Irène Maffi rebondit sur le fait qu’il existe et a existé des sociétés dans lesquelles il est prohibé d’avoir des rapports sexuels pour une durée déterminée, le temps que la mère allaite son enfant. Cela permet de contrôler l’espacement entre les enfants. Elle ajoute : « Dans l’islam, on préconise deux ans d’allaitement pour les garçons, et un peu moins pour les filles. Mais il n’y a pas de prohibition d’avoir des rapports sexuels. Dans la médecine arabe au Moyen-Âge, une des raisons légitimes pour interrompre une grossesse, c’est de pouvoir continuer à allaiter correctement son enfant. »
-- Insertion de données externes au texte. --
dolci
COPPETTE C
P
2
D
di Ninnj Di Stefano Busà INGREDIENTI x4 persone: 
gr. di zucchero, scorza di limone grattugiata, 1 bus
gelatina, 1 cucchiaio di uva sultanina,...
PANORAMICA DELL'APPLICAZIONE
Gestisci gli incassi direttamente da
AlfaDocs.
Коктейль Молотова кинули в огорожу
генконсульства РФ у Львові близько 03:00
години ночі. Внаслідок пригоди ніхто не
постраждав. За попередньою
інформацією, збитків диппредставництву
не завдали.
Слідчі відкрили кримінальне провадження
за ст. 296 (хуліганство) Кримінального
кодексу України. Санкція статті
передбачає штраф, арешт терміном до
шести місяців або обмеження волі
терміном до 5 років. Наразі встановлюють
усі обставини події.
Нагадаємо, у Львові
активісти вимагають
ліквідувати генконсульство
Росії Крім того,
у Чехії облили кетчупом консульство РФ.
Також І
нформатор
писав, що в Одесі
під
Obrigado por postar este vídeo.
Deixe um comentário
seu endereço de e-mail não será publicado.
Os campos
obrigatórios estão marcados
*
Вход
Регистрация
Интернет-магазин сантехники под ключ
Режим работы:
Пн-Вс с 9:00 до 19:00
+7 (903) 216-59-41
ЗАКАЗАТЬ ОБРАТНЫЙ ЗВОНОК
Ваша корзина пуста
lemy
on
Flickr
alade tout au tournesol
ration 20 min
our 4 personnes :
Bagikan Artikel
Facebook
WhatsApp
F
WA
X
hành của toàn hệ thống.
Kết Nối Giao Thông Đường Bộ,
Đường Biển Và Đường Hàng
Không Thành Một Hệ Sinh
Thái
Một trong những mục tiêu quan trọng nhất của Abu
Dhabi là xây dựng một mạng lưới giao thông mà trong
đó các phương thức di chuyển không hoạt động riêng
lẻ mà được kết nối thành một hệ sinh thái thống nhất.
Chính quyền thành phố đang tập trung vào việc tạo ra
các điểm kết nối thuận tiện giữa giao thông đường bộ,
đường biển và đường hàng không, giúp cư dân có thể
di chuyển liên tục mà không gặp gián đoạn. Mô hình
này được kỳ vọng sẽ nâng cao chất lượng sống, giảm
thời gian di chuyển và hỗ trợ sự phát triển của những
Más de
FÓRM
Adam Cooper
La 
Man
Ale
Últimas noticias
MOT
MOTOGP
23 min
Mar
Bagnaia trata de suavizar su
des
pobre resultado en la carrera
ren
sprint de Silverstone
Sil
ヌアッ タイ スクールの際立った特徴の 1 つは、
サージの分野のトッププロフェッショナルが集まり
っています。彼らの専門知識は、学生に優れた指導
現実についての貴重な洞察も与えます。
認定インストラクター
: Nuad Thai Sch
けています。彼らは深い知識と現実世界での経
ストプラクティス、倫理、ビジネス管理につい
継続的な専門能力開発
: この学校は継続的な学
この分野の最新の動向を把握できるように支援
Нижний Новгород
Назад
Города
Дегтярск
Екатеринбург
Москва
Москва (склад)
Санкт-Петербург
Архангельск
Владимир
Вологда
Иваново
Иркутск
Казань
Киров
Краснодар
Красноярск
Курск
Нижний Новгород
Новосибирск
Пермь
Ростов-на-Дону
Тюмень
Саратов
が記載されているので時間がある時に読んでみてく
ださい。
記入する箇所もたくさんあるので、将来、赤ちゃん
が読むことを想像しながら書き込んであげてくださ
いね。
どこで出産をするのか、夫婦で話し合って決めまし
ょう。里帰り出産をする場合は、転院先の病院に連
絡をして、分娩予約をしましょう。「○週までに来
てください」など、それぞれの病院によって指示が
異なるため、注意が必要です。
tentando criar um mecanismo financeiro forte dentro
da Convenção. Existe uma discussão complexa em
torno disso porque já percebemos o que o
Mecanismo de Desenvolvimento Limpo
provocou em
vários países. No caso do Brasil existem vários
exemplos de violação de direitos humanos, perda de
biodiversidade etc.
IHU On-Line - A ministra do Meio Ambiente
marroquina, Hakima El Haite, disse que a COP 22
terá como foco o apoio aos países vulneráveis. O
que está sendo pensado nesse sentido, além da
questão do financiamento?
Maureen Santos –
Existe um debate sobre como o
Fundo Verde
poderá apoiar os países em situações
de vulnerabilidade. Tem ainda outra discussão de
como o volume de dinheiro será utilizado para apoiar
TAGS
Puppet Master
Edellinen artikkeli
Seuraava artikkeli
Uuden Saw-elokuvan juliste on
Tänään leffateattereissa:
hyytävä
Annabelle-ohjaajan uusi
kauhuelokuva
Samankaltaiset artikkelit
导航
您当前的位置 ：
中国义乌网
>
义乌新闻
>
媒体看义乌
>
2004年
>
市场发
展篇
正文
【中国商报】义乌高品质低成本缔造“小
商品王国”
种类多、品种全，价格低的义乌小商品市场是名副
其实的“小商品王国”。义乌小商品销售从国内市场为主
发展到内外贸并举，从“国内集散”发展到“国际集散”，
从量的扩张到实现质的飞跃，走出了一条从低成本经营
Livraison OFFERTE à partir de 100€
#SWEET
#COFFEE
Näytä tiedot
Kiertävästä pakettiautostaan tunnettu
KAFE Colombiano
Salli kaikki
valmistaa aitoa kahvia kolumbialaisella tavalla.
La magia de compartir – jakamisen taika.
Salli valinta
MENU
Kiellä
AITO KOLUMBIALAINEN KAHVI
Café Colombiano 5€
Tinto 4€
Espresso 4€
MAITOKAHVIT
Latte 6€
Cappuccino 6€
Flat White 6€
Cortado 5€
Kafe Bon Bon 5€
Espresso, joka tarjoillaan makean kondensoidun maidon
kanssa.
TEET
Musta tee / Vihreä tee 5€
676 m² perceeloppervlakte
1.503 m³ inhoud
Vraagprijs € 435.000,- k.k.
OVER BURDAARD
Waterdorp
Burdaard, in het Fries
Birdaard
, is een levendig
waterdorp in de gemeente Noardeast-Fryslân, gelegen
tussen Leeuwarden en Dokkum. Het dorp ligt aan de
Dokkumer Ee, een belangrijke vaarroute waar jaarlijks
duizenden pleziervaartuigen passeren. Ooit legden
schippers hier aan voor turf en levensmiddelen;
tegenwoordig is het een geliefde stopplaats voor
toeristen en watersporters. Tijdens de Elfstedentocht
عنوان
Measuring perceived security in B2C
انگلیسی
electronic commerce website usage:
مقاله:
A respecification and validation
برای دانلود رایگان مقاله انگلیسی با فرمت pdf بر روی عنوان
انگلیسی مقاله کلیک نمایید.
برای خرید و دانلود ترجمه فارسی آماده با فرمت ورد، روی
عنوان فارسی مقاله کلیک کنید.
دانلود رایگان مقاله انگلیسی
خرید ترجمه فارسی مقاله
Les traces historiques de l’allaitement et son importance apparaissent également dans l’art. Yasmina Foehr-Janssens fait remarquer que, malgré le rapport non évident entre littérature et allaitement qui ne se révèle pas spontanément dans les histoires de héros et autres grands mythes, celui-ci apparait pourtant si on les regarde de plus près : « Il y a par exemple l’histoire connue de la louve romaine qui allaite Romulus et Remus. On revient à la question de la parenté avec l’être qui allaite, qui peut être une déesse, une Sainte ou une femme engagée par un contrat pour allaiter, et cela crée des histoires. » En tant que spécialiste de la littérature, Yasmina Foehr-Janssens précise aussi qu’en ancien français, « le terme nourriture désigne aussi bien le fait d’alimenter que l’éducation. On a affaire à une pensée qui ne va pas priver ce qui relève de l’alimentaire et du cognitif. C’est élever un enfant et le nourrir, ensuite l’amener à l’école et le nourrir intellectuellement. » La façon de devenir humain et de grandir est marqué par l’ancien français avec le même terme que celui d’allaiter.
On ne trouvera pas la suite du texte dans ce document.